By the turn of the millennium, Tampa Bay Pride promoters were touting their annual line-up as the largest gay pride event in Florida, and the second largest in the Southeast.

But there was something gnawing at the center of it.

A few people began raising questions about the producing organization's governance and direction; about its strong ties to the adult entertainment industry; and about the festival's relative lack of emphasis on politics and community-building, the original purpose of gay pride celebrations here and across the country. The small group who led the organization, meanwhile, grappled with the perennial challenge of producing a major event on the backs of time-stretched and easily distracted volunteers.

Now, after a disastrous move to Raymond James Stadium in 2002, the Greater Tampa Bay Pride Organization Inc. has collapsed under the weight of more than $300,000 in unpaid debts, as well as allegations of financial improprieties, conflicts of interest and drug abuse.
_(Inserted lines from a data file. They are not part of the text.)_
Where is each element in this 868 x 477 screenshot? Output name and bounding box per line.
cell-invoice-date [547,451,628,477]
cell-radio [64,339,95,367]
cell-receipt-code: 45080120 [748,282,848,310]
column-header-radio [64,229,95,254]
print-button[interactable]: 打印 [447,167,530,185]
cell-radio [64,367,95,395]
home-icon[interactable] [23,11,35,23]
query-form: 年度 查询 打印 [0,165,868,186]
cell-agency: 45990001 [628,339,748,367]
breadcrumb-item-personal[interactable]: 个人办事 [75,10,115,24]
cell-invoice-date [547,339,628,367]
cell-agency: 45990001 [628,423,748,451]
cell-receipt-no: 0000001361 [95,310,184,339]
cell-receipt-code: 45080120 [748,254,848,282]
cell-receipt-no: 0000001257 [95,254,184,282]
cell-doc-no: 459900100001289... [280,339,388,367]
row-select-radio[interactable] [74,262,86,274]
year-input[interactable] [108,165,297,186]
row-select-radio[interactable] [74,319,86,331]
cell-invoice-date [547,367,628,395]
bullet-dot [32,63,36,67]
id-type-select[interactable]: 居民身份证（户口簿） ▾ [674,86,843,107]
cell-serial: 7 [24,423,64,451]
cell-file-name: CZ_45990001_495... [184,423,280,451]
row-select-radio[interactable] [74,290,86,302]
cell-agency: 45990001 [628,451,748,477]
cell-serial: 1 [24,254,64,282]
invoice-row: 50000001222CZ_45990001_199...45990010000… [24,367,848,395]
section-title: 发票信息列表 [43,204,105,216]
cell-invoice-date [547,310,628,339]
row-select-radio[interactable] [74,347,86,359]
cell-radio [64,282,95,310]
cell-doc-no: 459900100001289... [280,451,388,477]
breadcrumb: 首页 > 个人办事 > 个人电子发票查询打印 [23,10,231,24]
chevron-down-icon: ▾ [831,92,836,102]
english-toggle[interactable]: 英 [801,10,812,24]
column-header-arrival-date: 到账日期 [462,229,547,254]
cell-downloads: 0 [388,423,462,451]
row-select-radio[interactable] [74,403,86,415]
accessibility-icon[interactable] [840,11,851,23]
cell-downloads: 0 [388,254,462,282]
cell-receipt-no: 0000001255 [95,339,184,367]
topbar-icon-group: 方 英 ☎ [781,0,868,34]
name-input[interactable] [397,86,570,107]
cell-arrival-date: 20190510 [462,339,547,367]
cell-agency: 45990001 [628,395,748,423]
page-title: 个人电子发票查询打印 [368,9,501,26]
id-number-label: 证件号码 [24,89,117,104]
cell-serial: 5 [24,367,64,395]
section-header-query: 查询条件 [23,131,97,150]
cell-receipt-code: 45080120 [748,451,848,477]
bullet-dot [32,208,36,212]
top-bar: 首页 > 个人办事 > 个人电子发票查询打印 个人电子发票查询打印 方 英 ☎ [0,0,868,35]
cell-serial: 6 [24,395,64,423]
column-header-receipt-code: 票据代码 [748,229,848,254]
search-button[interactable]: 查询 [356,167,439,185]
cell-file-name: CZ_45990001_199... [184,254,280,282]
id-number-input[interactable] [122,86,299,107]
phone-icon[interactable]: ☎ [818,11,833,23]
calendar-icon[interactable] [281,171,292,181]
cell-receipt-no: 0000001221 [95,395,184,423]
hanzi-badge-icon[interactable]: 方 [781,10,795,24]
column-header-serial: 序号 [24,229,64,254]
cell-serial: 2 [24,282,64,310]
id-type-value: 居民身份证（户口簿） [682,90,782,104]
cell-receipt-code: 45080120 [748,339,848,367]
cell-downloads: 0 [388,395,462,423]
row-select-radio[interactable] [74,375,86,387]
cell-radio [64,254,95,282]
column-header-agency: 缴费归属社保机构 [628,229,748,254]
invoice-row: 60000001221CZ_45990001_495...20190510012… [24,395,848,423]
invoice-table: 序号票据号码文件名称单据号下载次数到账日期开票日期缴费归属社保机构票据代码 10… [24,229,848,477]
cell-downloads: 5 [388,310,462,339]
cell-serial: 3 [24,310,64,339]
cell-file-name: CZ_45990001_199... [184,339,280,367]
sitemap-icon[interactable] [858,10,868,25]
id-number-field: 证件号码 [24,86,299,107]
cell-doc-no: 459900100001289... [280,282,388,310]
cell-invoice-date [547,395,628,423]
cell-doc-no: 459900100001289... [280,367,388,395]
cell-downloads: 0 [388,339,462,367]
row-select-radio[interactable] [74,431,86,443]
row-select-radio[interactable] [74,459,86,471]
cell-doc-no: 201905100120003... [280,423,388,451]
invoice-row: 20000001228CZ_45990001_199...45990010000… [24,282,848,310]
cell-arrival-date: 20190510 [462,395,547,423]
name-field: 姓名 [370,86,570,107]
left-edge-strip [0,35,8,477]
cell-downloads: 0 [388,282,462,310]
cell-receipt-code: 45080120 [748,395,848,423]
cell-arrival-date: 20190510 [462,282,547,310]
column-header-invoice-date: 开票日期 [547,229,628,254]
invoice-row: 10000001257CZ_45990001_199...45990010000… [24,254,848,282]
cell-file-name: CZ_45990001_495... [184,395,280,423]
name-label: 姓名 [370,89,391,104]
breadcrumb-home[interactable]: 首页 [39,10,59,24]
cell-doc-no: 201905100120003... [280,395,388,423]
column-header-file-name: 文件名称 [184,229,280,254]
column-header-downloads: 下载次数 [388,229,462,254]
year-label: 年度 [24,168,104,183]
Donald L. Bentz, a diminutive man with a carefully coiffed mullet hairdo, long considered a community hero for his efforts behind PrideFest and other fundraising activities, had been the president of Tampa Bay Pride since the mid-1990s. Bentz hoped to escape the organization's problems by declaring it bankrupt and starting a new group to produce this year's events.
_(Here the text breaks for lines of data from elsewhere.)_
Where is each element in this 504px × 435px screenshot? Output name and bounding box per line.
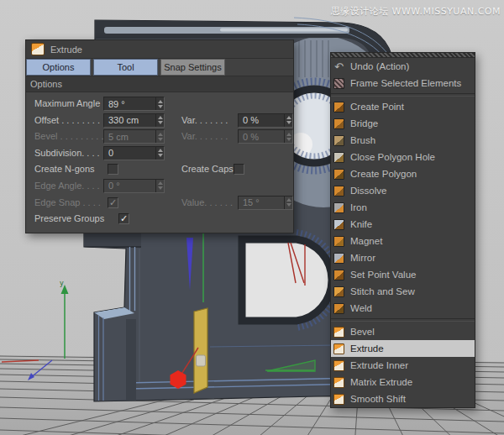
- dialog-row-bevel: Bevel . . . . . . . . .5 cmVar. . . . . …: [26, 128, 293, 145]
- iron-icon: [333, 202, 344, 213]
- value-edge-snap-spinner[interactable]: [284, 197, 292, 209]
- offset-value: 330 cm: [104, 115, 155, 125]
- dialog-row-create-n-gons: Create N-gonsCreate Caps: [26, 161, 293, 178]
- menu-item-matrix-extrude[interactable]: Matrix Extrude: [331, 374, 475, 390]
- field-label-edge-snap: Edge Snap . . . .: [34, 197, 101, 207]
- extrude-icon: [333, 343, 344, 354]
- dialog-row-maximum-angle: Maximum Angle89 °: [26, 96, 293, 113]
- context-menu: ↶Undo (Action)Frame Selected ElementsCre…: [330, 52, 475, 408]
- subdivision-spinner[interactable]: [155, 147, 164, 160]
- menu-item-label: Bevel: [350, 327, 375, 337]
- dialog-row-edge-angle: Edge Angle. . . .0 °: [26, 178, 293, 195]
- extrude-inner-icon: [333, 360, 344, 371]
- menu-item-bridge[interactable]: Bridge: [331, 115, 475, 132]
- dialog-tabs: OptionsToolSnap Settings: [26, 59, 293, 76]
- menu-item-knife[interactable]: Knife: [331, 216, 475, 233]
- var-offset-value: 0 %: [239, 115, 284, 125]
- offset-spinner[interactable]: [155, 114, 164, 127]
- dialog-title: Extrude: [50, 45, 82, 55]
- dialog-title-bar[interactable]: Extrude: [26, 40, 293, 59]
- watermark: 思缘设计论坛 WWW.MISSYUAN.COM: [331, 5, 501, 18]
- edge-angle-input[interactable]: 0 °: [103, 179, 165, 193]
- bevel-input[interactable]: 5 cm: [103, 129, 165, 144]
- menu-item-stitch-and-sew[interactable]: Stitch and Sew: [331, 283, 475, 300]
- dialog-rows: Maximum Angle89 °Offset . . . . . . . .3…: [26, 92, 293, 233]
- matrix-extrude-icon: [333, 377, 344, 388]
- preserve-groups-checkbox[interactable]: ✓: [118, 213, 129, 224]
- field-label-bevel: Bevel . . . . . . . . .: [34, 131, 104, 141]
- field-label-create-n-gons: Create N-gons: [34, 164, 95, 174]
- menu-item-extrude-inner[interactable]: Extrude Inner: [331, 357, 475, 374]
- menu-item-label: Create Polygon: [350, 169, 417, 179]
- create-caps-create-n-gons-checkbox[interactable]: [234, 164, 244, 175]
- maximum-angle-spinner[interactable]: [155, 97, 164, 110]
- tab-options[interactable]: Options: [26, 59, 91, 76]
- maximum-angle-input[interactable]: 89 °: [103, 97, 165, 111]
- menu-item-create-point[interactable]: Create Point: [331, 98, 475, 115]
- value-edge-snap-input[interactable]: 15 °: [238, 196, 293, 210]
- polygon-handle[interactable]: [197, 355, 206, 366]
- stitch-and-sew-icon: [333, 286, 344, 297]
- field-label-subdivision: Subdivision. . . .: [34, 148, 100, 158]
- smooth-shift-icon: [333, 394, 344, 405]
- dialog-row-edge-snap: Edge Snap . . . .✓Value. . . . . .15 °: [26, 195, 293, 212]
- menu-item-label: Magnet: [350, 236, 382, 246]
- menu-item-label: Matrix Extrude: [350, 377, 412, 387]
- axis-y-label: y: [60, 280, 64, 287]
- options-section-header: Options: [26, 76, 293, 92]
- menu-item-label: Knife: [350, 219, 372, 229]
- menu-item-label: Extrude: [350, 343, 384, 354]
- create-polygon-icon: [333, 169, 344, 180]
- menu-item-iron[interactable]: Iron: [331, 199, 475, 216]
- edge-angle-value: 0 °: [104, 181, 155, 191]
- bevel-value: 5 cm: [104, 132, 155, 142]
- menu-item-smooth-shift[interactable]: Smooth Shift: [331, 390, 475, 407]
- menu-item-weld[interactable]: Weld: [331, 300, 475, 317]
- menu-item-label: Stitch and Sew: [350, 286, 415, 296]
- var-offset-spinner[interactable]: [284, 114, 292, 127]
- bevel-icon: [333, 327, 344, 338]
- field-label-create-caps: Create Caps: [181, 164, 234, 174]
- menu-item-brush[interactable]: Brush: [331, 132, 475, 149]
- var-bevel-input[interactable]: 0 %: [238, 129, 293, 144]
- offset-input[interactable]: 330 cm: [103, 113, 165, 128]
- menu-item-label: Undo (Action): [350, 61, 409, 71]
- var-offset-input[interactable]: 0 %: [238, 113, 293, 128]
- menu-item-magnet[interactable]: Magnet: [331, 233, 475, 249]
- dialog-row-preserve-groups: Preserve Groups✓: [26, 211, 293, 228]
- menu-item-mirror[interactable]: Mirror: [331, 249, 475, 266]
- menu-item-undo-action[interactable]: ↶Undo (Action): [331, 58, 475, 75]
- subdivision-input[interactable]: 0: [103, 146, 165, 160]
- field-label-maximum-angle: Maximum Angle: [34, 98, 100, 108]
- create-n-gons-checkbox[interactable]: [108, 164, 118, 175]
- field-label-offset: Offset . . . . . . . .: [34, 115, 100, 125]
- menu-separator: [331, 93, 475, 97]
- menu-item-label: Create Point: [350, 102, 404, 112]
- bevel-spinner[interactable]: [155, 130, 164, 143]
- menu-item-label: Frame Selected Elements: [350, 78, 461, 88]
- menu-item-set-point-value[interactable]: Set Point Value: [331, 266, 475, 283]
- menu-item-label: Mirror: [350, 253, 375, 263]
- menu-item-label: Close Polygon Hole: [350, 152, 435, 162]
- menu-item-create-polygon[interactable]: Create Polygon: [331, 165, 475, 182]
- menu-item-close-polygon-hole[interactable]: Close Polygon Hole: [331, 149, 475, 165]
- dialog-row-subdivision: Subdivision. . . .0: [26, 145, 293, 162]
- dissolve-icon: [333, 186, 344, 197]
- var-bevel-spinner[interactable]: [284, 130, 292, 143]
- menu-item-extrude[interactable]: Extrude: [331, 340, 475, 357]
- dialog-row-offset: Offset . . . . . . . .330 cmVar. . . . .…: [26, 113, 293, 129]
- edge-snap-checkbox[interactable]: ✓: [108, 197, 118, 208]
- menu-item-bevel[interactable]: Bevel: [331, 323, 475, 340]
- menu-item-label: Weld: [350, 303, 372, 313]
- tab-snap-settings[interactable]: Snap Settings: [160, 59, 225, 76]
- menu-item-dissolve[interactable]: Dissolve: [331, 182, 475, 199]
- edge-angle-spinner[interactable]: [155, 180, 164, 192]
- maximum-angle-value: 89 °: [104, 99, 155, 109]
- menu-item-label: Bridge: [350, 118, 378, 128]
- close-polygon-hole-icon: [333, 152, 344, 163]
- field-label-value: Value. . . . . .: [181, 197, 233, 207]
- menu-item-label: Extrude Inner: [350, 360, 408, 370]
- frame-selected-icon: [333, 78, 344, 89]
- tab-tool[interactable]: Tool: [93, 59, 158, 76]
- menu-item-frame-selected-elements[interactable]: Frame Selected Elements: [331, 75, 475, 92]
But those plans remain tentative — dependent, as Bentz acknowledges, on his ability to find enough commercial sponsors willing to overlook the bad publicity and still unanswered questions about last year's finances.

The possible end of Tampa's annual gay pride festival — mitigated in part by plans for a new event across the bay in St. Petersburg — may matter most to the area's estimated 120,000 gay men and lesbians.
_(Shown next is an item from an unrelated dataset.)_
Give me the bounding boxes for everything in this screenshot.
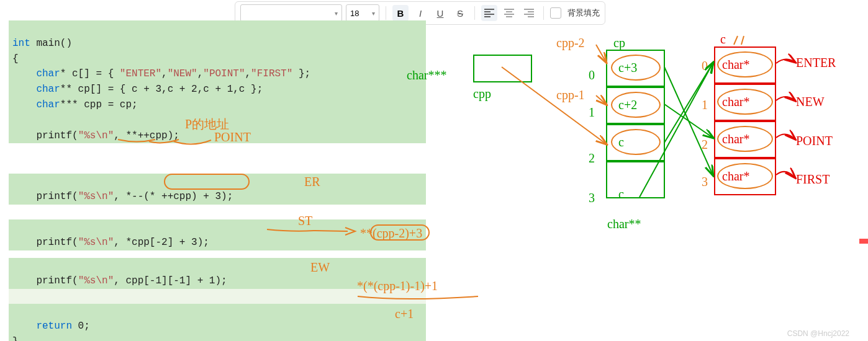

But it is also an instructive tale for any nonprofit organization that purports to serve its community — how ambition, naivete, an overly insulated group of leaders and a community's changing tastes and expectations can make even the fanciest plans go astray.

Bentz and two other men who led the ill-fated former organization, meanwhile, are grappling with their own financial losses and the damage to their once solid reputations. Bentz says he lost $47,000 of his own money on pride events last year. Bud Bromwell says he's out $62,000. Jim Johnson claims a loss of nearly $40,000. None wants anything to do with the others.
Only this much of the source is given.